Monday, October 05, 2015

The five extra words that can fix the Second Amendment

The five extra words that can fix the Second Amendment - The Washington Post:
 
John Paul Stevens served as an associate justice of the Supreme Court from 1975 to 2010. This essay is excerpted from his new book, “Six Amendments: How and Why We Should Change the Constitution.”
Stevens Biography:
Nominated by President Nixon to the United States Court of Appeals for the Seventh Circuit, succeeding Elmer J. Schnackenberg, confirmed by the United States Senate on October 14, 1970; and took oath of office on November 2, 1970.
Nominated by President Ford as Associate Justice of the United States Supreme Court on December 1, 1975; confirmed by the United States Senate on December 17, 1975; and took oath of office on December 19, 1975.

Stevens on The Second Amendment:

(I'm not convinced that I agree with Justice Stevens in regards to the meaning of the Second Amendment.  He seems to believe that .. no, let me quote what he SAYS he believes):
 The Second Amendment expressly endorsed the substantive common-law rule that protected the citizen’s right (and duty) to keep and bear arms when serving in a state militia. In its decision in Heller, however, the majority interpreted the amendment as though its draftsmen were primarily motivated by an interest in protecting the common-law right of self-defense. But that common-law right is a procedural right that has always been available to the defendant in criminal proceedings in every state. The notion that the states were concerned about possible infringement of that right by the federal government is really quite absurd.
[emphasis added]

I did not get a sense, in the original document, of how "... that common-law right is a procedural right that has always been available to the defendant in criminal proceedings in every state".

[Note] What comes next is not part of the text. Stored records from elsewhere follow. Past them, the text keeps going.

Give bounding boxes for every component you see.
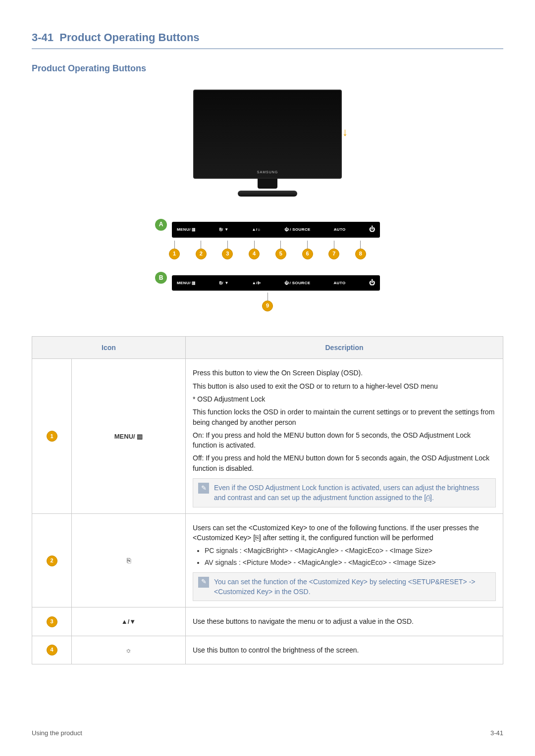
num-badge-3: 3 bbox=[222, 249, 233, 259]
bar-b-key4: ⏻ / SOURCE bbox=[284, 280, 311, 286]
bar-a-key3: ▲/☼ bbox=[252, 227, 261, 233]
row2-desc: Users can set the <Customized Key> to on… bbox=[186, 513, 503, 607]
num-badge-1: 1 bbox=[169, 249, 180, 259]
note-icon: ✎ bbox=[198, 577, 209, 588]
button-bar-a: MENU/ ▥ ⎘/ ▼ ▲/☼ ⏻ / SOURCE AUTO ⏻ bbox=[172, 222, 380, 237]
bar-b-power-icon: ⏻ bbox=[369, 279, 375, 287]
r2-note: ✎ You can set the function of the <Custo… bbox=[193, 572, 496, 602]
callout-2: 2 bbox=[196, 241, 207, 259]
r2-note-text: You can set the function of the <Customi… bbox=[214, 577, 490, 597]
row4-num: 4 bbox=[32, 636, 72, 664]
callout-7: 7 bbox=[328, 241, 339, 259]
num-badge-r4: 4 bbox=[47, 645, 57, 655]
r1-p1: Press this button to view the On Screen … bbox=[193, 368, 496, 378]
num-badge-8: 8 bbox=[355, 249, 366, 259]
bar-a-auto: AUTO bbox=[334, 227, 346, 233]
r1-p3: * OSD Adjustment Lock bbox=[193, 394, 496, 404]
bar-b-menu: MENU/ ▥ bbox=[177, 280, 196, 286]
r1-p4: This function locks the OSD in order to … bbox=[193, 407, 496, 427]
r4-p1: Use this button to control the brightnes… bbox=[193, 645, 496, 655]
side-badge-b: B bbox=[155, 272, 167, 284]
r1-note: ✎ Even if the OSD Adjustment Lock functi… bbox=[193, 478, 496, 507]
table-row: 1 MENU/ ▥ Press this button to view the … bbox=[32, 359, 503, 513]
row4-desc: Use this button to control the brightnes… bbox=[186, 636, 503, 664]
num-badge-2: 2 bbox=[196, 249, 207, 259]
r3-p1: Use these buttons to navigate the menu o… bbox=[193, 616, 496, 626]
monitor-illustration: SAMSUNG ↓ bbox=[193, 90, 342, 197]
row4-icon: ☼ bbox=[72, 636, 186, 664]
callout-row-a: 1 2 3 4 5 6 7 8 bbox=[151, 241, 384, 259]
section-number: 3-41 bbox=[32, 31, 54, 44]
bar-a-menu: MENU/ ▥ bbox=[177, 227, 196, 233]
num-badge-6: 6 bbox=[302, 249, 313, 259]
figure: SAMSUNG ↓ A MENU/ ▥ ⎘/ ▼ ▲/☼ ⏻ / SOURCE … bbox=[32, 90, 503, 311]
led-arrow-icon: ↓ bbox=[342, 124, 348, 140]
r1-p6: Off: If you press and hold the MENU butt… bbox=[193, 453, 496, 473]
r2-li1: PC signals : <MagicBright> - <MagicAngle… bbox=[205, 546, 496, 555]
r1-p2: This button is also used to exit the OSD… bbox=[193, 381, 496, 391]
nav-icon: ▲/▼ bbox=[121, 617, 136, 627]
table-header-desc: Description bbox=[186, 337, 503, 359]
brightness-icon: ☼ bbox=[125, 646, 132, 654]
section-title-text: Product Operating Buttons bbox=[59, 31, 199, 44]
row2-icon: ⎘ bbox=[72, 513, 186, 607]
callout-8: 8 bbox=[355, 241, 366, 259]
footer-right: 3-41 bbox=[490, 729, 503, 738]
num-badge-r2: 2 bbox=[47, 555, 57, 566]
side-badge-a: A bbox=[155, 219, 167, 231]
row3-icon: ▲/▼ bbox=[72, 607, 186, 636]
num-badge-r3: 3 bbox=[47, 616, 57, 627]
note-icon: ✎ bbox=[198, 483, 209, 494]
page-subtitle: Product Operating Buttons bbox=[32, 62, 503, 75]
section-title: 3-41 Product Operating Buttons bbox=[32, 30, 503, 49]
bar-a-key2: ⎘/ ▼ bbox=[219, 227, 229, 233]
page-footer: Using the product 3-41 bbox=[32, 729, 503, 738]
footer-left: Using the product bbox=[32, 729, 82, 738]
r1-note-text: Even if the OSD Adjustment Lock function… bbox=[214, 483, 490, 503]
bar-b-key2: ⎘/ ▼ bbox=[219, 280, 229, 286]
monitor-stand bbox=[238, 191, 297, 197]
callout-9: 9 bbox=[262, 293, 273, 311]
r2-p1: Users can set the <Customized Key> to on… bbox=[193, 523, 496, 543]
menu-icon-label: MENU/ ▥ bbox=[114, 432, 143, 442]
bar-a-key4: ⏻ / SOURCE bbox=[284, 227, 311, 233]
button-bar-b-wrap: B MENU/ ▥ ⎘/ ▼ ▲/⦀⦁ ⏻ / SOURCE AUTO ⏻ bbox=[32, 262, 503, 294]
row2-num: 2 bbox=[32, 513, 72, 607]
monitor-brand: SAMSUNG bbox=[257, 170, 278, 175]
row1-icon: MENU/ ▥ bbox=[72, 359, 186, 513]
table-row: 2 ⎘ Users can set the <Customized Key> t… bbox=[32, 513, 503, 607]
table-row: 3 ▲/▼ Use these buttons to navigate the … bbox=[32, 607, 503, 636]
button-bar-b: MENU/ ▥ ⎘/ ▼ ▲/⦀⦁ ⏻ / SOURCE AUTO ⏻ bbox=[172, 275, 380, 291]
bar-a-power-icon: ⏻ bbox=[369, 225, 375, 234]
table-header-icon: Icon bbox=[32, 337, 186, 359]
monitor-neck bbox=[258, 179, 277, 189]
row1-desc: Press this button to view the On Screen … bbox=[186, 359, 503, 513]
monitor-screen: SAMSUNG bbox=[193, 90, 342, 179]
row3-num: 3 bbox=[32, 607, 72, 636]
r2-list: PC signals : <MagicBright> - <MagicAngle… bbox=[205, 546, 496, 567]
row3-desc: Use these buttons to navigate the menu o… bbox=[186, 607, 503, 636]
bar-b-key3: ▲/⦀⦁ bbox=[252, 280, 261, 286]
callout-row-b: 9 bbox=[32, 293, 503, 311]
callout-5: 5 bbox=[275, 241, 286, 259]
r1-p5: On: If you press and hold the MENU butto… bbox=[193, 430, 496, 451]
button-table: Icon Description 1 MENU/ ▥ Press this bu… bbox=[32, 336, 503, 664]
num-badge-r1: 1 bbox=[47, 431, 57, 442]
custom-key-icon: ⎘ bbox=[127, 556, 131, 564]
callout-1: 1 bbox=[169, 241, 180, 259]
callout-6: 6 bbox=[302, 241, 313, 259]
callout-3: 3 bbox=[222, 241, 233, 259]
num-badge-5: 5 bbox=[275, 249, 286, 259]
bar-b-auto: AUTO bbox=[333, 280, 345, 286]
num-badge-7: 7 bbox=[328, 249, 339, 259]
callout-4: 4 bbox=[249, 241, 260, 259]
row1-num: 1 bbox=[32, 359, 72, 513]
table-row: 4 ☼ Use this button to control the brigh… bbox=[32, 636, 503, 664]
num-badge-4: 4 bbox=[249, 249, 260, 259]
num-badge-9: 9 bbox=[262, 301, 273, 311]
r2-li2: AV signals : <Picture Mode> - <MagicAngl… bbox=[205, 557, 496, 567]
button-bar-a-wrap: A MENU/ ▥ ⎘/ ▼ ▲/☼ ⏻ / SOURCE AUTO ⏻ bbox=[32, 209, 503, 240]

I do wish he had been more forthcoming with his reasoning.

My understanding is that American Citizens have had to deal with governmental infringements on the 2nd Amendment for .. always?  Elsewhere in the article, he cites Miller as an example, and I have to say that I am not persuaded by his casual reference as MILLER was NEVER defended in appeals court, so the decision went to the Government by default.  But still, it stands as a precedent, and must be heeded by stare decisis.

My interpretation (you are invited to debate) is that Justice Stevens does NOT believe that the Second Amendment acknowledges the right of citizens to arm themselves for the protection of their lives, their family and their property ... but only in defense of the nation and only while serving as a "member of the militia".

Here are other remarks which Justice Stevens included last year to clarify his position vis-a-vis the "anomalous " arming of civilians,  Essentially, he proposed to amend the second amendment to limit the rights of citizens to "keep and bear arms".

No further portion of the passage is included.